Sunday, February 26, 2017

And the Oscar Snark Goes To...

Miscellaneous things said by friends (or me) at our Oscar viewing party:

Did Justin Timberlake just sing "I've got this feeling in my balls?!"

Michael Shannon is not having this dancing stuff.

Cut to Seth Rogen on the "bowel movement" joke.

So, now it's the Academy Award winning Suicide Squad. Huh.

They had to show all 8+ hours of O.J.: Made in America for a week to qualify it for the Oscars. I watched it and liked it, but I can't imagine sitting through it all that way.

Props to Auli'i Cravalho (from Moana) for taking a thwap in the back of the head from a flag waver and still going.

The president of the Academy looks like a glitter truck drove over her and left the tread marks on her dress.

And speaking of the glitter truck, you have to dress that sparkly for anyone to pay attention to you when you're standing next to Chris Evans.

Mom's looking down on you? If you had that hipster soul patch, your Mom looked down on you while she was here.

Viola Davis has raised the bar. You want to win an Oscar, you're going to have to snot your way to it.

We're willing to go watch movies with Charlize Theron so she doesn't have to sit in an empty theater watching them alone.

Hailee Steinfeld's dress kind of looks like tin foil breast pieces over saran wrap.

Jamie Dornan is trying a mountain man beard to avoid looking like a waiter in a white tux.

You don't have to share your Oscar with your wife; you each got one. (How about sharing the microphone with her?)

Garry from Chicago is trying to put the moves on Nicole Kidman right in front of her husband and his fiancée.

Maybe Charlize Theron and Seth Rogen should keep each other company at the movies.

The winner for Film Editing has teeth meant to be in hidden in a dark room all day.

Silence was up for Best Cinematography.

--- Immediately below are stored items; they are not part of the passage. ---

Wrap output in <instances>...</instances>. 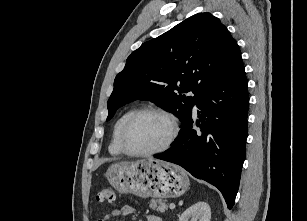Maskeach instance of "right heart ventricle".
<instances>
[{
    "label": "right heart ventricle",
    "instance_id": "right-heart-ventricle-1",
    "mask_svg": "<svg viewBox=\"0 0 307 221\" xmlns=\"http://www.w3.org/2000/svg\"><path fill=\"white\" fill-rule=\"evenodd\" d=\"M137 111L135 108L128 109L125 112H123L119 118L116 120L112 132V138L109 145V152L112 155H121L123 154V151L119 144V137L122 130V127L124 123L127 121V119L135 112Z\"/></svg>",
    "mask_w": 307,
    "mask_h": 221
}]
</instances>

I hear it wasn't very good, but apparently you could really see how terrible it was.

Justin Hurwitz's hair seems to be hiding the car radio antenna.

The Memoriam montage seemed much shorter than I would have thought after all the celebrity deaths in 2016.

The Matt Damon trolling is the gift that keeps on giving.

I tell you, these kids today with their clothes and their Oscars.

Ryan Gosling looks like he doesn't understood why they picked that clip of him for the Best Actor presentation.

What the hell did Warren Beatty just do?!

The Oscars end with an M. Night Shyamalan-esque twist!